* Task *
Check every line of the material below for the string "Ihnen", and return the ones that have it.

* Supplied entries *
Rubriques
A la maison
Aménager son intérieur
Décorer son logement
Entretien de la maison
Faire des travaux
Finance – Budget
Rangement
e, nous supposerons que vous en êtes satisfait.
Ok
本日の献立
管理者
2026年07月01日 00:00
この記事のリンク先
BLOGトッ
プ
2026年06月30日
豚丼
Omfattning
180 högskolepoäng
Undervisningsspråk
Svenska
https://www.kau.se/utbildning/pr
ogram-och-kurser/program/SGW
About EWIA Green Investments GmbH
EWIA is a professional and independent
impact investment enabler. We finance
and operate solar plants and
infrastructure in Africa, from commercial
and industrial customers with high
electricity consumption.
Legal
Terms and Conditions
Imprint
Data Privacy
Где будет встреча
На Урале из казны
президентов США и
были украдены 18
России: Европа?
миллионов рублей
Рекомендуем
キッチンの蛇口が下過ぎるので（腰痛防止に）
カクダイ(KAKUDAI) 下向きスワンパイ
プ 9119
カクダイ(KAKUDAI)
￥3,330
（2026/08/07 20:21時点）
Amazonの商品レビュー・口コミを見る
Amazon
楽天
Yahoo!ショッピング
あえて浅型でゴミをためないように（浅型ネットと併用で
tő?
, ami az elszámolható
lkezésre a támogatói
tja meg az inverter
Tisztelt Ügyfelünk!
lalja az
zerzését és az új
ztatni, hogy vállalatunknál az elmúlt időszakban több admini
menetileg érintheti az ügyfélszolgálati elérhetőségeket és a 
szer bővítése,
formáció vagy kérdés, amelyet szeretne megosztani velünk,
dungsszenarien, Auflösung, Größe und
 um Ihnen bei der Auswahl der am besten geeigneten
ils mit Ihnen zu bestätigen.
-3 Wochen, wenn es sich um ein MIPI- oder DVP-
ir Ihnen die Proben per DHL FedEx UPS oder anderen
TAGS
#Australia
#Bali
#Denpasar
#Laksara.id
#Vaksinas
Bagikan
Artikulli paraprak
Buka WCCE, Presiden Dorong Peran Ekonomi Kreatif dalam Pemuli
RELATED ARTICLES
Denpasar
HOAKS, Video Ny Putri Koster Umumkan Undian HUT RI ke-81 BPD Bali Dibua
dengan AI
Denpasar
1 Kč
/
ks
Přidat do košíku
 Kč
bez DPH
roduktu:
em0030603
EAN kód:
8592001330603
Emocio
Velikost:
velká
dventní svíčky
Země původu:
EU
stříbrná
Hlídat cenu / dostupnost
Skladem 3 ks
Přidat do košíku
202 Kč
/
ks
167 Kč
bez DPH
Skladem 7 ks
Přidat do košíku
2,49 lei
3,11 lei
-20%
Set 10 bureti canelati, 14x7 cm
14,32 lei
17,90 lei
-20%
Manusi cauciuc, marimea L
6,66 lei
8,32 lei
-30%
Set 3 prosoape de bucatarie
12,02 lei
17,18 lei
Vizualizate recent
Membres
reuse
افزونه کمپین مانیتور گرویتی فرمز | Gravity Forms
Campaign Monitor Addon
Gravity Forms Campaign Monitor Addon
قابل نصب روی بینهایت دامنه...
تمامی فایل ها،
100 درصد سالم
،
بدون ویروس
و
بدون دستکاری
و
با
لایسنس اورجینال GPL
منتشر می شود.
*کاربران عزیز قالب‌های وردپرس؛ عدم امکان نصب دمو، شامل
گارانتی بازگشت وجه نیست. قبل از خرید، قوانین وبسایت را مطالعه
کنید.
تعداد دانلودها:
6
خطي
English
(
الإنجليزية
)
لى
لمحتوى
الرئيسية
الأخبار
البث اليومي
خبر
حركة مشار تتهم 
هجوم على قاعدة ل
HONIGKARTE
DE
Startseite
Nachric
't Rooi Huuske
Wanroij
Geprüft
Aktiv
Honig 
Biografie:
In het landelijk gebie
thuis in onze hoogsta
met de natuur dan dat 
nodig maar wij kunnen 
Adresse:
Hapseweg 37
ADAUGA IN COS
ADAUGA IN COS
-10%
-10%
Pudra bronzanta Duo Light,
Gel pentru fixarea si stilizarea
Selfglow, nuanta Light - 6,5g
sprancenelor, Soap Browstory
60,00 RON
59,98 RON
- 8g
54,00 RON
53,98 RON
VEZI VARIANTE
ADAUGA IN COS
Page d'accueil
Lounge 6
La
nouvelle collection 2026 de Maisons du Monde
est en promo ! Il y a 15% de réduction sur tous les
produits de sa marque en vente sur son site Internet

* Output below *
 um Ihnen bei der Auswahl der am besten geeigneten
ils mit Ihnen zu bestätigen.
ir Ihnen die Proben per DHL FedEx UPS oder anderen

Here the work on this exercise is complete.